Una de las cosas que hace muy grande a Estados Unidos es su capacidad para producir perlas como el vídeo de un minuto que Robert de Niro grabó hace poco. En una campaña en la que presuntamente se quería promover el voto, el voto en general, De Niro se vino arriba y desahogó toda su frustración contra el candidato republicano, Donald Trump. Bien sea preparado, como actorazo que es, o bien improvisado, da igual, el discurso fue grandioso y demoledor: «Es un cerdo, es un perro, es un macarra», afirma De Niro a saco, como si fuera el personaje de «taxi driver». «Es un desastre nacional, es una vergüenza para este país», dice del estrafalario candidato del tupé. Y continúa: «Estoy muy cabreado de que hayamos llegado a este punto en el que este tarado haya llegado donde está (?)». Más clarito imposible; merece la pena verlo en Youtube.

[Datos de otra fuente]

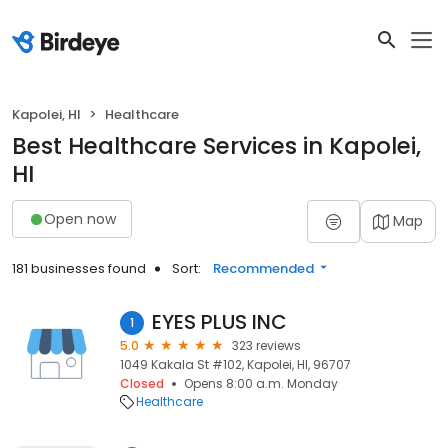
Kapolei, HI
Healthcare
Best Healthcare Services in Kapolei,
HI
Open now
Map
181 businesses found
Sort:
Recommended
EYES PLUS INC
1
5.0
323 reviews
1049 Kakala St #102, Kapolei, HI, 96707
Closed
Opens 8:00 a.m. Monday
Healthcare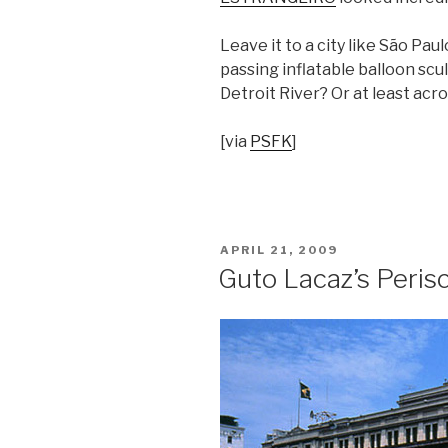
Leave it to a city like São Paul
passing inflatable balloon scu
Detroit River? Or at least acr
[via
PSFK
]
POSTED
APRIL 21, 2009
ON
Guto Lacaz’s Peris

Quiero imaginarme algún personaje de la talla profesional e intelectual de Robert de Niro grabando un vídeo semejante en España. Lo deseo de verdad. No una imitación barata, no un chistecito de los tics de un personaje o una parodia maquillada y dulcificada. No. Una bofetada seria es lo que quiero, un corte de manga, lo que de verdad pensamos todos y nunca decimos más que en los bares. Pero en España llevamos cosa de dos o tres años tragando escándalo tras escándalo, chorizos en ristra que nunca acaban de ingresar en la cárcel, banqueros que roban la cartera a los pobres, alcaldesas y lideresas descaradamente estúpidas y corruptas, incompetentes que despilfarran nuestro dinero a chorros, bobos que sientan sus posaderas ignorantes en los escaños. Nos han dado burundanga por kilos y no sentimos ni padecemos: estamos a merced de los asnos y las hienas, ya ni protestamos.

Veámoslo de otra forma que no nos haga reventar las arterias del cuello. Digamos en nuestro favor que demasiado civilizados somos. En cualquier otro país menos sutil ya habría corrido sangre por las calles con sólo uno de los latrocinios bancarios. Si lo de Caja Madrid llega a ser Caja Sicilia, Caja Marsella, Caja Kiev o, atención, Caja Medellín, estaríamos hablando de un buen número de bultos sin cabeza colgando de los puentes de las autopistas. Afortunadamente, no somos así y dios nos libre de desearlo. Y sin embargo, ¿qué tal un poco más de insultar al personal, sin hacer sangre? Uno de los payasos del circo de Bankia se encaró a los policías en la puerta del juzgado porque unos jubilados que lo perdieron todo le estaban insultando y exigió que los identificara. Los agentes, obviamente, y de forma muy profesional, pasaron de su culo. También los policías son personas y han de estar hasta el ídem de tanto jeta. Qué menos que aguantar los insultos, ya que es muy probable que se libre del trullo por defecto de forma. Desde luego, en este país nos pierden las formas.